## INFORMATION PROVIDED

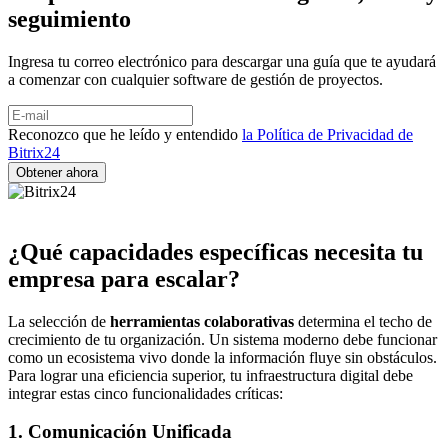
seguimiento
Ingresa tu correo electrónico para descargar una guía que te ayudará
a comenzar con cualquier software de gestión de proyectos.
Reconozco que he leído y entendido
la Política de Privacidad de
Bitrix24
¿Qué capacidades específicas necesita tu
empresa para escalar?
La selección de
herramientas colaborativas
determina el techo de
crecimiento de tu organización. Un sistema moderno debe funcionar
como un ecosistema vivo donde la información fluye sin obstáculos.
Para lograr una eficiencia superior, tu infraestructura digital debe
integrar estas cinco funcionalidades críticas:
1. Comunicación Unificada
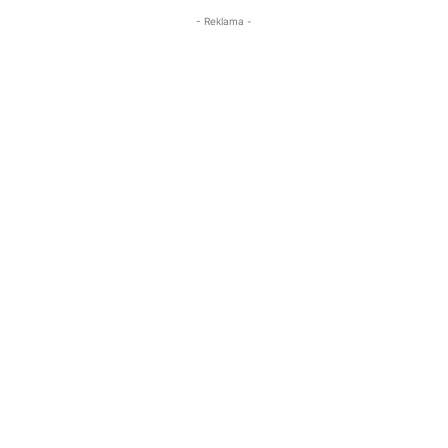
- Reklama -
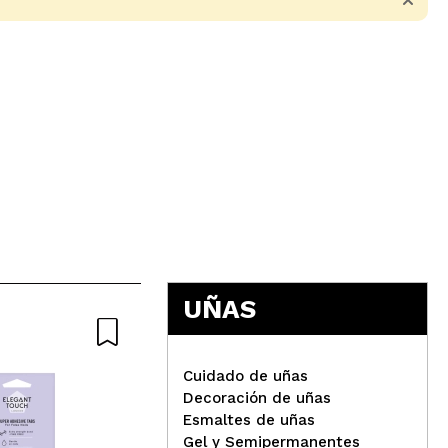
5
UÑAS
Cuidado de uñas
Decoración de uñas
Esmaltes de uñas
Gel y Semipermanentes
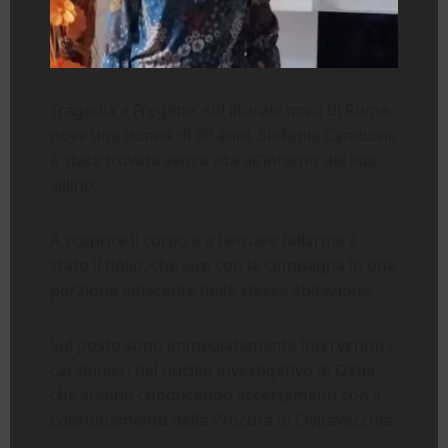
Tragedia a Fregene, sul litorale nord di Roma,
dove una donna di 60 anni, Stefania Camboni,
è stata trovata senza vita all’interno del suo
villino.
A scoprire il corpo e a lanciare l’allarme è
stato il figlio, che vive con la compagna in una
porzione adiacente della stessa abitazione.
Sul posto sono immediatamente intervenuti i
carabinieri del nucleo investigativo di Ostia,
che stanno conducendo accertamenti con il
coordinamento della Procura di Civitavecchia.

## WHAT YOU HAVE TO DO
Could you please write out the entries exactly as they are, with every picture left out?

## EXERCISE SOLUTION
seguimiento
Ingresa tu correo electrónico para descargar una guía que te ayudará
a comenzar con cualquier software de gestión de proyectos.
Reconozco que he leído y entendido
la Política de Privacidad de
Bitrix24
¿Qué capacidades específicas necesita tu
empresa para escalar?
La selección de
herramientas colaborativas
determina el techo de
crecimiento de tu organización. Un sistema moderno debe funcionar
como un ecosistema vivo donde la información fluye sin obstáculos.
Para lograr una eficiencia superior, tu infraestructura digital debe
integrar estas cinco funcionalidades críticas:
1. Comunicación Unificada
- Reklama -
5
UÑAS
Cuidado de uñas
Decoración de uñas
Esmaltes de uñas
Gel y Semipermanentes
Tragedia a Fregene, sul litorale nord di Roma,
dove una donna di 60 anni, Stefania Camboni,
è stata trovata senza vita all’interno del suo
villino.
A scoprire il corpo e a lanciare l’allarme è
stato il figlio, che vive con la compagna in una
porzione adiacente della stessa abitazione.
Sul posto sono immediatamente intervenuti i
carabinieri del nucleo investigativo di Ostia,
che stanno conducendo accertamenti con il
coordinamento della Procura di Civitavecchia.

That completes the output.